The Money Overview

The typical first-time homebuyer is now a record 40 years old — and first-timers make up just one in five buyers, the smallest share ever recorded

Not long ago, buying a first home was a milestone most Americans hit before their mid-30s. According to the latest data from the National Association of Realtors, that milestone now arrives at 40, a record high in the more than four decades NAR has tracked the figure. First-time buyers also accounted for just 21 percent of all home purchases during the survey period, the smallest share ever recorded.

The findings come from NAR’s annual Profile of Home Buyers and Sellers, which surveyed people who closed on a home between July 2024 and June 2025. Released in May 2026, the report quantifies what millions of renters already sense: the door to homeownership is closing on people who do not already own property.

The numbers in context

A 21 percent first-time buyer share means that for every five homes sold during the survey window, only one went to someone who had never owned before. For most of the survey’s history, first-timers made up roughly a third of all purchasers. The current gap between that long-run norm and the latest reading is the widest NAR has documented.

The age shift is equally stark. A decade ago, the typical first-time buyer was in their early 30s. Hitting 40 means the average person is now nearly two full decades into a working career before crossing the ownership threshold, years spent renting in markets where rents themselves have climbed sharply, eroding the ability to save even on a solid income.
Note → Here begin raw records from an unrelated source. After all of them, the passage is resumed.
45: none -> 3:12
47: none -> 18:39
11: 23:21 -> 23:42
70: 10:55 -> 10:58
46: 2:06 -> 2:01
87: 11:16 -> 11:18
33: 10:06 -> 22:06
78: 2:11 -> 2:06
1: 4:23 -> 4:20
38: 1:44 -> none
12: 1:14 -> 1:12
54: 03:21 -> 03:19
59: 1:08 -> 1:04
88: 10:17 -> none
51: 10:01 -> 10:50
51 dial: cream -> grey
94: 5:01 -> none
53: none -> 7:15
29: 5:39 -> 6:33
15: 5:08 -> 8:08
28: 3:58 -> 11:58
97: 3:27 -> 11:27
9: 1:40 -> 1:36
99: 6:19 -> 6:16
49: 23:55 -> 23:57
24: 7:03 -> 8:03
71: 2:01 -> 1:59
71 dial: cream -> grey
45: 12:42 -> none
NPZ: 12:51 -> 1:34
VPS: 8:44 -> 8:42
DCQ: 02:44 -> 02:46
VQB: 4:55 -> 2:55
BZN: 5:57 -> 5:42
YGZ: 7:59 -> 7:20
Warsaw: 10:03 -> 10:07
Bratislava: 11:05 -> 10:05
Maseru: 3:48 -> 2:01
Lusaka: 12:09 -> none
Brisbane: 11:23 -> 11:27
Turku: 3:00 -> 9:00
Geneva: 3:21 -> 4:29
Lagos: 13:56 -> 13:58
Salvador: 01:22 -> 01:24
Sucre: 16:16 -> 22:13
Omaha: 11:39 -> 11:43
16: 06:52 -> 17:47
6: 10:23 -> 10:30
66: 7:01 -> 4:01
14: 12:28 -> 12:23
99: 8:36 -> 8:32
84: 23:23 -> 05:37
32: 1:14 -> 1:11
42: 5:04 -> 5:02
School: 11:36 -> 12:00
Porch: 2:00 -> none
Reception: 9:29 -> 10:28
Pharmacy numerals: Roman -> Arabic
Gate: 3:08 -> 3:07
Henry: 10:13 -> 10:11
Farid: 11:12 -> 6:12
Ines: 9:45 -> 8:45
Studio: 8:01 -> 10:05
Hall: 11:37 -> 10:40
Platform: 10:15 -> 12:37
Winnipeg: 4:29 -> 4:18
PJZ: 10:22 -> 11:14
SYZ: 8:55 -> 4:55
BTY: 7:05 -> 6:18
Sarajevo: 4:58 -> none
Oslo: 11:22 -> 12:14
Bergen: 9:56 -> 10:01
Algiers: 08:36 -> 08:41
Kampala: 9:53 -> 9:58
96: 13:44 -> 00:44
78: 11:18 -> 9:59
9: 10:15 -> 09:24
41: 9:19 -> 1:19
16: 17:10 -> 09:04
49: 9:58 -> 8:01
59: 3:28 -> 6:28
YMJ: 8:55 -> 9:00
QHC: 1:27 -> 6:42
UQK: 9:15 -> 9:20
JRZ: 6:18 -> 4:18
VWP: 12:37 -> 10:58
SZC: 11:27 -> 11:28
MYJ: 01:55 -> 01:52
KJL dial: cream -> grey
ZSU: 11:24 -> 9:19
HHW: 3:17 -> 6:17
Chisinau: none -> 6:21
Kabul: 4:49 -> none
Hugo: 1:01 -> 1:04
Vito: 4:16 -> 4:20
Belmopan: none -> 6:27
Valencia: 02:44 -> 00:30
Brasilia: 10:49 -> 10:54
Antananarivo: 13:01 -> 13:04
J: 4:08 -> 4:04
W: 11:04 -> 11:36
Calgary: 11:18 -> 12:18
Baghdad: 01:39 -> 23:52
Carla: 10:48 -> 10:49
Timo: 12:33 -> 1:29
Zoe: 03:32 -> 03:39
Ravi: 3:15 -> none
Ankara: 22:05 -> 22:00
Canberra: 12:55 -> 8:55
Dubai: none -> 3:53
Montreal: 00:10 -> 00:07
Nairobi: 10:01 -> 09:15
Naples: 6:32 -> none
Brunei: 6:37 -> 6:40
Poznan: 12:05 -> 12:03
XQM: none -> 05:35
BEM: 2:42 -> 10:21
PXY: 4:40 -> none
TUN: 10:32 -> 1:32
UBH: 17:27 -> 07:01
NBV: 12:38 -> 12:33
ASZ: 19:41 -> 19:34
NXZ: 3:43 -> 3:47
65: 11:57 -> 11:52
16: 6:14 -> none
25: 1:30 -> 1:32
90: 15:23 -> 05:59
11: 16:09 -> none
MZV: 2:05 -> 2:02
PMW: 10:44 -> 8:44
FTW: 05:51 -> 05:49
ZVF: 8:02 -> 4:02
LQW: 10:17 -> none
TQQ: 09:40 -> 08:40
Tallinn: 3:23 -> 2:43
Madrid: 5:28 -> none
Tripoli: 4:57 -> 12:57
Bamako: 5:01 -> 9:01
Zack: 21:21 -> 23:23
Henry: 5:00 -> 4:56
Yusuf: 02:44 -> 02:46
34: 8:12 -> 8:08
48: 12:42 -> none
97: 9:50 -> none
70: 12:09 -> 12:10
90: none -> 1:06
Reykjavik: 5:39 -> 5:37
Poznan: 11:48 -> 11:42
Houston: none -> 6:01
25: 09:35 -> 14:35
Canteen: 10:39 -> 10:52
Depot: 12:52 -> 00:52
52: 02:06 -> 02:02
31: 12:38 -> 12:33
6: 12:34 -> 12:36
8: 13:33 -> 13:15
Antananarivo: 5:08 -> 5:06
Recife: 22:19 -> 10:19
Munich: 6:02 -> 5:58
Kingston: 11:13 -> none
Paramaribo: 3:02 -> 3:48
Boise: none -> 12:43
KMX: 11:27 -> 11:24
The affordability math makes the squeeze concrete. During the survey period, 30-year fixed mortgage rates ranged from the mid-6s to the low-7s, according to Freddie Mac’s Primary Mortgage Market Survey, roughly double the sub-3 percent rates available in 2021. The national median existing-home price hovered near $400,000, per NAR’s own monthly reports. A buyer putting 10 percent down on a $400,000 home at 6.75 percent faces a monthly principal-and-interest payment of roughly $2,335, before property taxes and insurance. For someone without equity from a previous sale, assembling a $40,000 down payment while covering rent and other living costs can take the better part of a decade.

Repeat buyers operate under entirely different math. They can roll proceeds from a prior sale into their next purchase, converting years of appreciation into a built-in down payment. That advantage lets them absorb higher prices and rates far more easily than someone starting from zero.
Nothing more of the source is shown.